= SOURCE DATA =

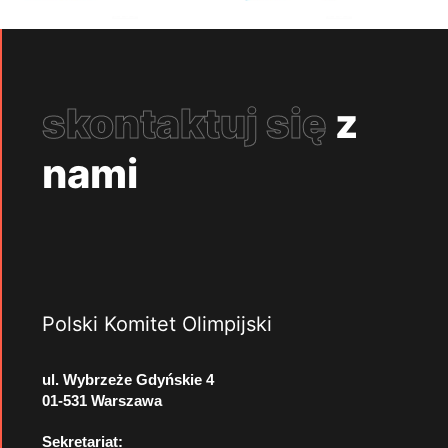
skontaktuj się
z
nami
Polski Komitet Olimpijski
ul. Wybrzeże Gdyńskie 4
01-531 Warszawa
Sekretariat:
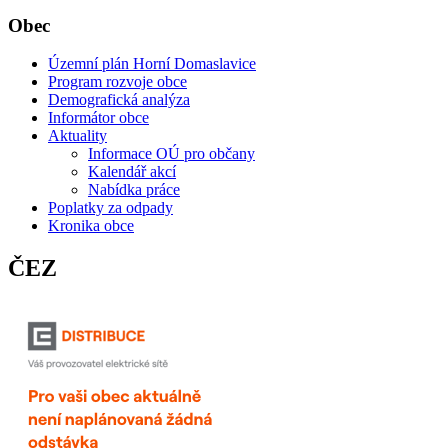
Obec
Územní plán Horní Domaslavice
Program rozvoje obce
Demografická analýza
Informátor obce
Aktuality
Informace OÚ pro občany
Kalendář akcí
Nabídka práce
Poplatky za odpady
Kronika obce
ČEZ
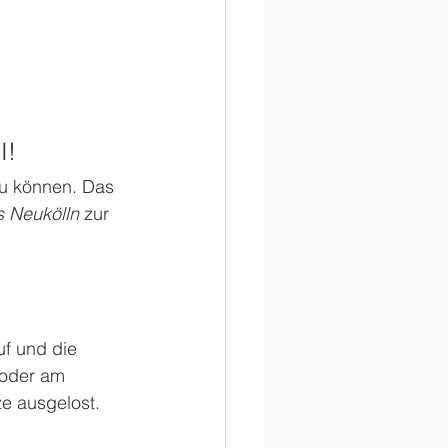
I!
zu können. Das 
s Neukölln
 zur 
f und die 
 oder am 
ze ausgelost.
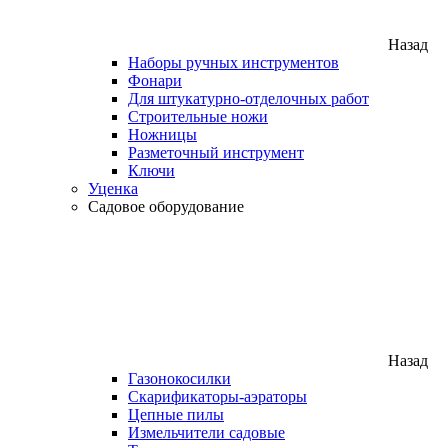
Назад
Наборы ручных инструментов
Фонари
Для штукатурно-отделочных работ
Строительные ножи
Ножницы
Разметочный инструмент
Ключи
Уценка
Садовое оборудование
Назад
Газонокосилки
Скарификаторы-аэраторы
Цепные пилы
Измельчители садовые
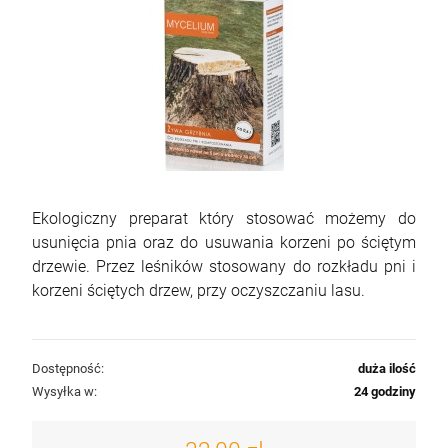
Ekologiczny preparat który stosować możemy do
usunięcia pnia oraz do usuwania korzeni po ściętym
drzewie. Przez leśników stosowany do rozkładu pni i
korzeni ściętych drzew, przy oczyszczaniu lasu.
Dostępność:
duża ilość
Wysyłka w:
24 godziny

= AIM OF THE EXERCISE =
Copy the data word for word and omit every picture.

= OUTPUT FOR THIS TASK =
skontaktuj się
z
nami
Polski Komitet Olimpijski
ul. Wybrzeże Gdyńskie 4
01-531 Warszawa
Sekretariat:
Obec
Územní plán Horní Domaslavice
Program rozvoje obce
Demografická analýza
Informátor obce
Aktuality
Informace OÚ pro občany
Kalendář akcí
Nabídka práce
Poplatky za odpady
Kronika obce
ČEZ
I!
zu können. Das 
s Neukölln
 zur 
f und die 
 oder am 
ze ausgelost.
Назад
Наборы ручных инструментов
Фонари
Для штукатурно-отделочных работ
Строительные ножи
Ножницы
Разметочный инструмент
Ключи
Уценка
Садовое оборудование
Назад
Газонокосилки
Скарификаторы-аэраторы
Цепные пилы
Измельчители садовые
Ekologiczny preparat który stosować możemy do
usunięcia pnia oraz do usuwania korzeni po ściętym
drzewie. Przez leśników stosowany do rozkładu pni i
korzeni ściętych drzew, przy oczyszczaniu lasu.
Dostępność:
duża ilość
Wysyłka w:
24 godziny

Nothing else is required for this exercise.